Low-Rank Tensor Regression for X-Ray Tomography

TL;DR

This paper introduces a low-rank tensor regression method for X-ray tomography that efficiently reconstructs 3D structures by exploiting tensor structures, reducing dimensionality, and handling ill-posed inverse problems.

Contribution

It proposes a novel tensor-based regression approach with low-rank constraints for improved tomographic reconstruction, especially under limited data conditions.

Findings

Effective in synthetic noise-free data

Robust to Gaussian noise

Reduces dimensionality of unknowns

Abstract

Tomographic imaging is useful for revealing the internal structure of a 3D sample. Classical reconstruction methods treat the object of interest as a vector to estimate its value. Such an approach, however, can be inefficient in analyzing high-dimensional data because of the underexploration of the underlying structure. In this work, we propose to apply a tensor-based regression model to perform tomographic reconstruction.

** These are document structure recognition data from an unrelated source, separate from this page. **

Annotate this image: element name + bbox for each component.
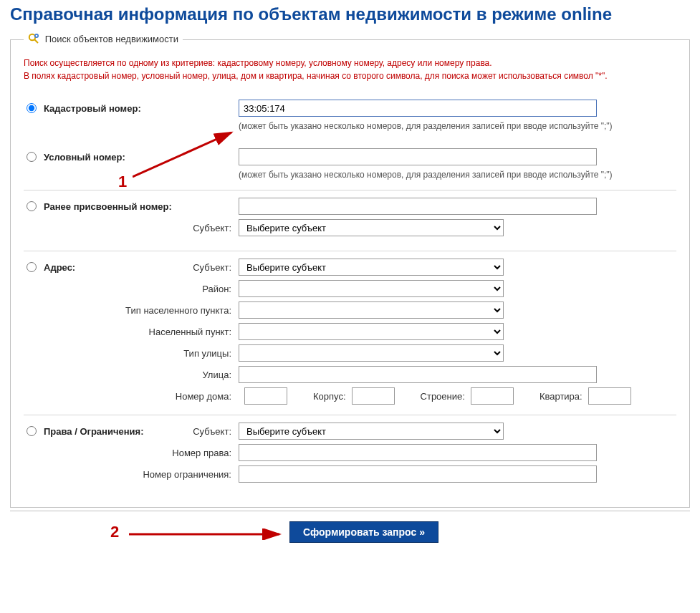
select-addr-subject[interactable]: Выберите субъект <box>239 259 504 276</box>
radio-previous[interactable] <box>27 201 37 211</box>
label-rights-subject: Субъект: <box>193 426 231 437</box>
input-previous-number[interactable] <box>239 198 597 215</box>
label-limit-number: Номер ограничения: <box>143 469 231 480</box>
submit-button[interactable]: Сформировать запрос » <box>289 521 438 543</box>
radio-address[interactable] <box>27 262 37 272</box>
label-address: Адрес: <box>44 262 75 273</box>
label-rights: Права / Ограничения: <box>44 426 143 437</box>
label-addr-street-type: Тип улицы: <box>183 348 231 359</box>
search-fieldset: Поиск объектов недвижимости Поиск осущес… <box>10 33 690 508</box>
label-addr-flat: Квартира: <box>540 391 582 402</box>
search-icon <box>28 33 39 47</box>
label-cadastral: Кадастровый номер: <box>44 103 141 114</box>
select-prev-subject[interactable]: Выберите субъект <box>239 219 504 236</box>
input-addr-building[interactable] <box>471 387 514 405</box>
label-addr-settlement: Населенный пункт: <box>149 327 231 337</box>
section-previous: Ранее присвоенный номер: Субъект: Выбери… <box>24 190 676 251</box>
search-legend: Поиск объектов недвижимости <box>24 33 183 47</box>
label-previous: Ранее присвоенный номер: <box>44 201 172 212</box>
svg-point-3 <box>36 35 38 37</box>
section-rights: Права / Ограничения: Субъект: Выберите с… <box>24 415 676 497</box>
search-hint-block: Поиск осуществляется по одному из критер… <box>24 57 676 82</box>
page-title: Справочная информация по объектам недвиж… <box>10 4 693 24</box>
label-addr-korpus: Корпус: <box>313 391 346 402</box>
label-addr-street: Улица: <box>202 370 231 380</box>
label-addr-building: Строение: <box>421 391 465 402</box>
hint-conditional: (может быть указано несколько номеров, д… <box>239 170 676 180</box>
label-addr-subject: Субъект: <box>193 262 231 273</box>
legend-text: Поиск объектов недвижимости <box>45 34 178 44</box>
section-address: Адрес: Субъект: Выберите субъект Район: … <box>24 251 676 415</box>
annotation-arrow-2 <box>129 528 287 540</box>
input-addr-flat[interactable] <box>588 387 631 405</box>
select-rights-subject[interactable]: Выберите субъект <box>239 423 504 440</box>
section-cadastral: Кадастровый номер: (может быть указано н… <box>24 92 676 141</box>
hint-cadastral: (может быть указано несколько номеров, д… <box>239 121 676 131</box>
warn-line-2: В полях кадастровый номер, условный номе… <box>24 69 676 82</box>
warn-line-1: Поиск осуществляется по одному из критер… <box>24 57 676 69</box>
input-limit-number[interactable] <box>239 465 597 483</box>
input-addr-korpus[interactable] <box>352 387 395 405</box>
label-addr-house: Номер дома: <box>176 391 231 402</box>
radio-cadastral[interactable] <box>27 103 37 113</box>
select-addr-settlement-type[interactable] <box>239 301 504 319</box>
label-conditional: Условный номер: <box>44 152 125 163</box>
label-prev-subject: Субъект: <box>193 223 231 233</box>
label-right-number: Номер права: <box>172 448 231 458</box>
input-conditional-number[interactable] <box>239 148 597 165</box>
select-addr-street-type[interactable] <box>239 344 504 362</box>
input-addr-street[interactable] <box>239 366 597 383</box>
input-addr-house[interactable] <box>244 387 287 405</box>
select-addr-district[interactable] <box>239 280 504 297</box>
submit-bar: 2 Сформировать запрос » <box>10 511 690 556</box>
radio-rights[interactable] <box>27 426 37 436</box>
label-addr-settlement-type: Тип населенного пункта: <box>125 305 231 316</box>
section-conditional: Условный номер: (может быть указано неск… <box>24 141 676 190</box>
select-addr-settlement[interactable] <box>239 323 504 340</box>
annotation-number-2: 2 <box>110 523 119 541</box>
input-right-number[interactable] <box>239 444 597 461</box>
svg-line-1 <box>34 39 38 43</box>
label-addr-district: Район: <box>202 284 231 294</box>
radio-conditional[interactable] <box>27 152 37 162</box>
svg-point-0 <box>29 34 35 40</box>
input-cadastral-number[interactable] <box>239 100 597 117</box>
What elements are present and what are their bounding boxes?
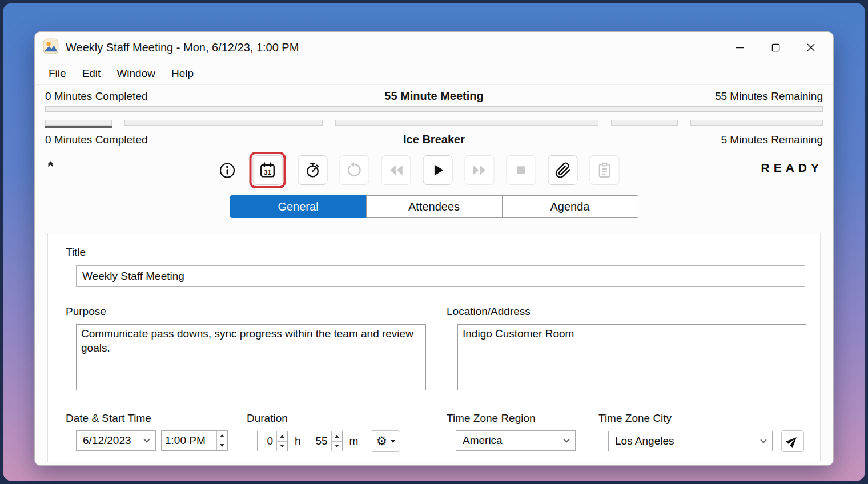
title-input[interactable] [76, 265, 805, 287]
duration-hours-input[interactable] [258, 431, 276, 451]
attachment-button[interactable] [548, 155, 578, 185]
hours-down-button[interactable] [277, 441, 287, 451]
menu-edit[interactable]: Edit [74, 66, 109, 82]
duration-label: Duration [247, 412, 288, 425]
window-title: Weekly Staff Meeting - Mon, 6/12/23, 1:0… [66, 41, 299, 54]
overall-remaining-label: 55 Minutes Remaining [484, 90, 823, 103]
notes-button[interactable] [590, 155, 620, 185]
tz-city-controls: Los Angeles [608, 430, 804, 452]
arrow-down-icon [335, 445, 339, 447]
chevron-down-icon [760, 437, 766, 443]
tz-region-label: Time Zone Region [447, 412, 536, 425]
collapse-toggle[interactable] [49, 163, 53, 167]
tz-region-select[interactable]: America [456, 430, 576, 451]
hours-spinner [276, 431, 287, 451]
tab-bar: General Attendees Agenda [35, 195, 833, 218]
app-icon [43, 38, 59, 57]
maximize-icon [771, 43, 780, 52]
play-icon [429, 162, 447, 179]
timer-icon [304, 162, 322, 179]
arrow-up-icon [335, 435, 339, 438]
calendar-highlight-ring: 31 [250, 152, 286, 188]
stop-icon [513, 162, 530, 179]
tab-general[interactable]: General [230, 195, 367, 218]
maximize-button[interactable] [758, 32, 793, 63]
time-down-button[interactable] [217, 441, 227, 451]
chevron-down-icon [143, 436, 150, 442]
arrow-up-icon [220, 434, 224, 437]
gear-icon: ⚙ [376, 435, 387, 447]
rewind-button[interactable] [381, 155, 411, 185]
close-button[interactable] [793, 32, 829, 63]
overall-meeting-title: 55 Minute Meeting [384, 90, 483, 103]
start-time-input[interactable] [162, 431, 216, 450]
tz-region-value: America [463, 434, 503, 447]
agenda-segment-bar [124, 120, 323, 126]
svg-text:31: 31 [264, 168, 271, 176]
time-up-button[interactable] [217, 431, 227, 441]
close-icon [806, 43, 815, 52]
clipboard-icon [596, 162, 613, 179]
date-select[interactable]: 6/12/2023 [76, 430, 156, 451]
minimize-button[interactable] [722, 32, 758, 63]
location-textarea[interactable]: Indigo Customer Room [457, 324, 806, 390]
agenda-segment-bar [45, 120, 112, 126]
fast-forward-icon [471, 162, 488, 179]
minutes-down-button[interactable] [332, 441, 342, 451]
hours-unit-label: h [295, 435, 301, 447]
chevron-down-icon [563, 436, 569, 442]
info-icon [218, 162, 236, 179]
menu-file[interactable]: File [41, 66, 74, 82]
tz-region-controls: America [456, 430, 576, 451]
screenshot-stage: Weekly Staff Meeting - Mon, 6/12/23, 1:0… [0, 0, 868, 484]
arrow-up-icon [280, 435, 284, 438]
tab-agenda[interactable]: Agenda [502, 195, 638, 218]
segment-completed-label: 0 Minutes Completed [45, 134, 403, 146]
duration-minutes-input[interactable] [308, 431, 331, 451]
purpose-label: Purpose [66, 305, 106, 318]
minutes-unit-label: m [349, 435, 359, 447]
minimize-icon [736, 43, 745, 52]
menu-help[interactable]: Help [163, 66, 202, 82]
window-controls [722, 32, 829, 63]
progress-section: 0 Minutes Completed 55 Minute Meeting 55… [35, 85, 833, 146]
tz-city-value: Los Angeles [615, 435, 674, 447]
app-window: Weekly Staff Meeting - Mon, 6/12/23, 1:0… [34, 31, 834, 466]
calendar-button[interactable]: 31 [253, 155, 283, 185]
start-time-field[interactable] [161, 430, 228, 451]
rewind-icon [388, 162, 405, 179]
purpose-textarea[interactable]: Communicate pass downs, sync progress wi… [76, 324, 426, 390]
fast-forward-button[interactable] [465, 155, 495, 185]
general-panel: Title Purpose Communicate pass downs, sy… [47, 233, 821, 462]
info-button[interactable] [217, 155, 238, 185]
hours-up-button[interactable] [277, 431, 287, 441]
play-button[interactable] [423, 155, 453, 185]
arrow-down-icon [220, 444, 224, 447]
toolbar: 31 [35, 151, 833, 188]
agenda-segment-bar [690, 120, 823, 126]
timer-button[interactable] [298, 155, 328, 185]
toolbar-buttons: 31 [217, 152, 620, 188]
duration-settings-button[interactable]: ⚙ [371, 430, 400, 452]
stop-button[interactable] [507, 155, 536, 185]
menu-window[interactable]: Window [108, 66, 163, 82]
calendar-icon: 31 [259, 162, 276, 179]
current-segment-title: Ice Breaker [403, 133, 465, 146]
duration-controls: h m ⚙ [257, 430, 400, 452]
dropdown-arrow-icon [391, 440, 395, 443]
locate-timezone-button[interactable] [781, 430, 804, 452]
title-label: Title [66, 246, 86, 259]
duration-hours-field[interactable] [257, 431, 288, 451]
tab-attendees[interactable]: Attendees [366, 195, 503, 218]
paperclip-icon [554, 162, 571, 179]
date-start-label: Date & Start Time [66, 412, 151, 425]
navigation-arrow-icon [783, 432, 801, 450]
minutes-spinner [331, 431, 342, 451]
start-time-spinner [216, 431, 227, 450]
reset-button[interactable] [340, 155, 369, 185]
status-ready: READY [761, 161, 823, 175]
duration-minutes-field[interactable] [308, 431, 343, 451]
arrow-down-icon [280, 445, 284, 447]
tz-city-select[interactable]: Los Angeles [608, 431, 773, 451]
minutes-up-button[interactable] [332, 431, 342, 441]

Furthermore, we explore the low-rank structure embedded in the corresponding tensor form. As a result, our proposed method efficiently reduces the dimensionality of the unknown parameters, which is particularly beneficial for ill-posed inverse problem suffering from insufficient data. We demonstrate the robustness of our proposed approach on synthetic noise-free data as well as on Gaussian noise-added data.